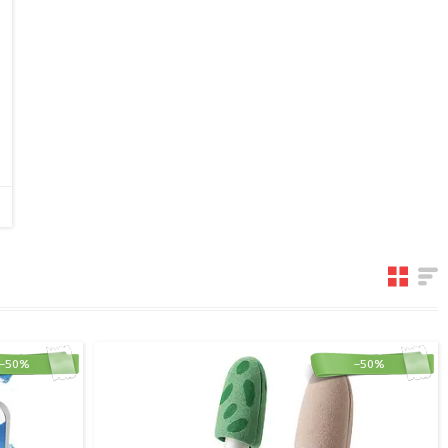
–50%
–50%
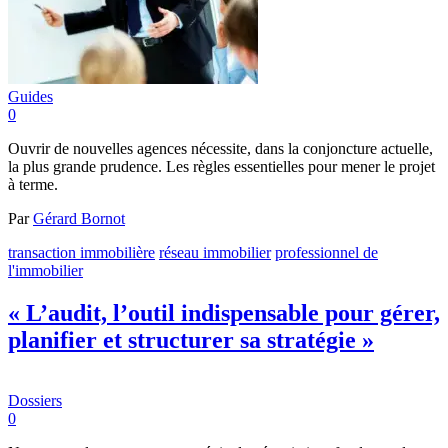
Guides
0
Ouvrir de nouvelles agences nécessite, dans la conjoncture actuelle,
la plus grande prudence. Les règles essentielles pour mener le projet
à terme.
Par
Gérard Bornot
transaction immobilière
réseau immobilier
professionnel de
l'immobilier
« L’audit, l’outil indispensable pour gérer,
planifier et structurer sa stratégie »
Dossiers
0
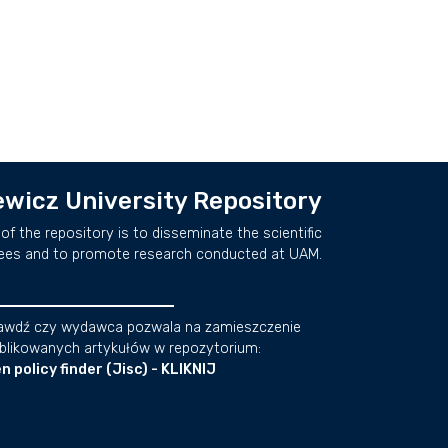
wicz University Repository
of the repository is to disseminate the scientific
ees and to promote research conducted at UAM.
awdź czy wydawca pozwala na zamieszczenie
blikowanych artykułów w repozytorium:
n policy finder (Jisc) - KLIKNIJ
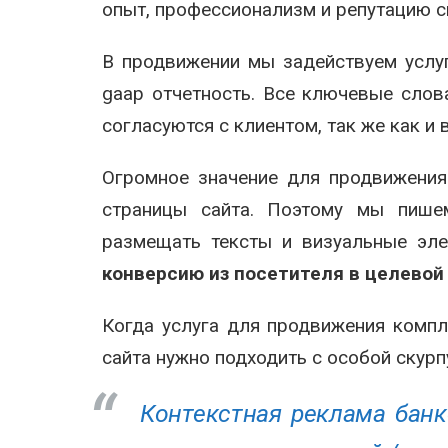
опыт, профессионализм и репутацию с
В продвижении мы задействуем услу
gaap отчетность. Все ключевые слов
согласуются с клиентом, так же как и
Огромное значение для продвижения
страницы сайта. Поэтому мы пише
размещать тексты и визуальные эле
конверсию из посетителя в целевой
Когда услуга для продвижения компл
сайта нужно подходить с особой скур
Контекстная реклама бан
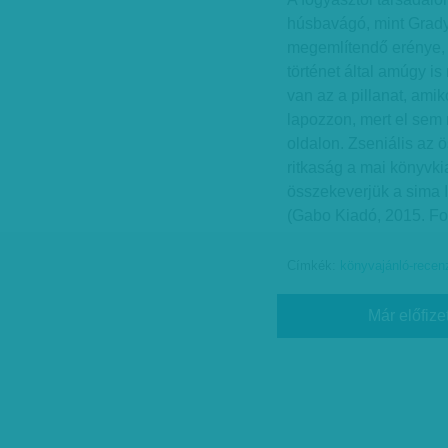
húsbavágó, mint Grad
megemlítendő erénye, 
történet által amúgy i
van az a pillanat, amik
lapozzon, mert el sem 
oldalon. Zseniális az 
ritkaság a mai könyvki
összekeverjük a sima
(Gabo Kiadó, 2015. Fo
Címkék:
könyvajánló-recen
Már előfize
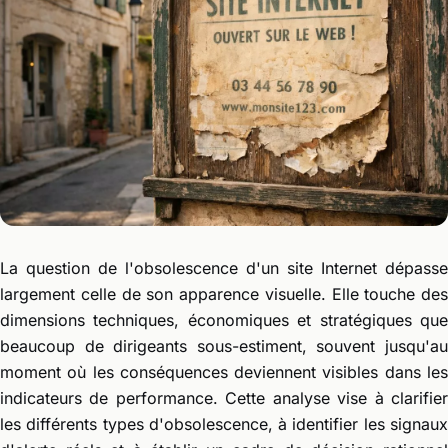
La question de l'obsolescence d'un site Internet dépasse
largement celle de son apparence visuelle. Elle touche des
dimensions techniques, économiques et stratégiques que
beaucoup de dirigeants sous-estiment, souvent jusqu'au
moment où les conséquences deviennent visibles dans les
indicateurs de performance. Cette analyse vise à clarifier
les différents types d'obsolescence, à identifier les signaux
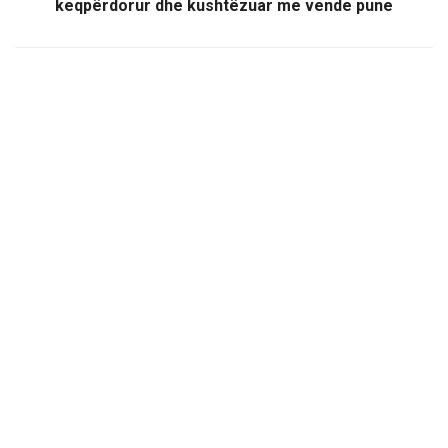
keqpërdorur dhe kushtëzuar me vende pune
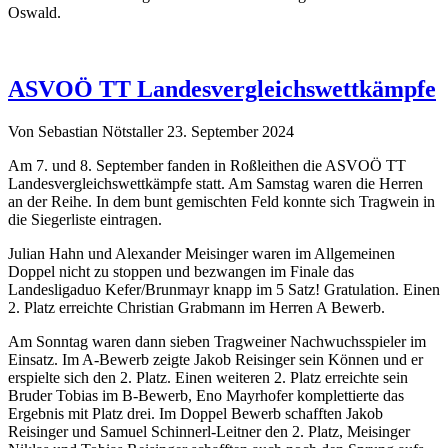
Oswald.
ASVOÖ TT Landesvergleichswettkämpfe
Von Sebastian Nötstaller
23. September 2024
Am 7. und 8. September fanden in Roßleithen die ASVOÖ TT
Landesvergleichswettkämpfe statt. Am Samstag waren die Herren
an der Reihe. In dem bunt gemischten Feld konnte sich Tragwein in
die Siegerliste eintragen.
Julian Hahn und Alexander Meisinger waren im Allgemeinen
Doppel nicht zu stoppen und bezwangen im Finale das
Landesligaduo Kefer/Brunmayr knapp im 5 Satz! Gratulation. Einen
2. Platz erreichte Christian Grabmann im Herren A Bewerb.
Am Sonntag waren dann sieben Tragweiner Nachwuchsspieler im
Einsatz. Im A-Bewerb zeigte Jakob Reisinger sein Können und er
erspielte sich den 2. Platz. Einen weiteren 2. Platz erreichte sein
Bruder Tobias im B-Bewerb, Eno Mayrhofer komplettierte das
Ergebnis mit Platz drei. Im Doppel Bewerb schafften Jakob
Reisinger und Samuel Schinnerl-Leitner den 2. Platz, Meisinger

## Work to complete:
Would it be possible to print the records above verbatim, pictures omitted?

## Exercise solution:
–50%
–50%
Guides
0
Ouvrir de nouvelles agences nécessite, dans la conjoncture actuelle,
la plus grande prudence. Les règles essentielles pour mener le projet
à terme.
Par
Gérard Bornot
transaction immobilière
réseau immobilier
professionnel de
l'immobilier
« L’audit, l’outil indispensable pour gérer,
planifier et structurer sa stratégie »
Dossiers
0
wicz University Repository
of the repository is to disseminate the scientific
ees and to promote research conducted at UAM.
awdź czy wydawca pozwala na zamieszczenie
blikowanych artykułów w repozytorium:
n policy finder (Jisc) - KLIKNIJ
опыт, профессионализм и репутацию с
В продвижении мы задействуем услу
gaap отчетность. Все ключевые слов
согласуются с клиентом, так же как и
Огромное значение для продвижения
страницы сайта. Поэтому мы пише
размещать тексты и визуальные эле
конверсию из посетителя в целевой
Когда услуга для продвижения компл
сайта нужно подходить с особой скур
Контекстная реклама бан
húsbavágó, mint Grad
megemlítendő erénye, 
történet által amúgy i
van az a pillanat, amik
lapozzon, mert el sem 
oldalon. Zseniális az 
ritkaság a mai könyvki
összekeverjük a sima
(Gabo Kiadó, 2015. Fo
Címkék:
könyvajánló-recen
Már előfize
La question de l'obsolescence d'un site Internet dépasse
largement celle de son apparence visuelle. Elle touche des
dimensions techniques, économiques et stratégiques que
beaucoup de dirigeants sous-estiment, souvent jusqu'au
moment où les conséquences deviennent visibles dans les
indicateurs de performance. Cette analyse vise à clarifier
les différents types d'obsolescence, à identifier les signaux
keqpërdorur dhe kushtëzuar me vende pune
Oswald.
ASVOÖ TT Landesvergleichswettkämpfe
Von Sebastian Nötstaller
23. September 2024
Am 7. und 8. September fanden in Roßleithen die ASVOÖ TT
Landesvergleichswettkämpfe statt. Am Samstag waren die Herren
an der Reihe. In dem bunt gemischten Feld konnte sich Tragwein in
die Siegerliste eintragen.
Julian Hahn und Alexander Meisinger waren im Allgemeinen
Doppel nicht zu stoppen und bezwangen im Finale das
Landesligaduo Kefer/Brunmayr knapp im 5 Satz! Gratulation. Einen
2. Platz erreichte Christian Grabmann im Herren A Bewerb.
Am Sonntag waren dann sieben Tragweiner Nachwuchsspieler im
Einsatz. Im A-Bewerb zeigte Jakob Reisinger sein Können und er
erspielte sich den 2. Platz. Einen weiteren 2. Platz erreichte sein
Bruder Tobias im B-Bewerb, Eno Mayrhofer komplettierte das
Ergebnis mit Platz drei. Im Doppel Bewerb schafften Jakob
Reisinger und Samuel Schinnerl-Leitner den 2. Platz, Meisinger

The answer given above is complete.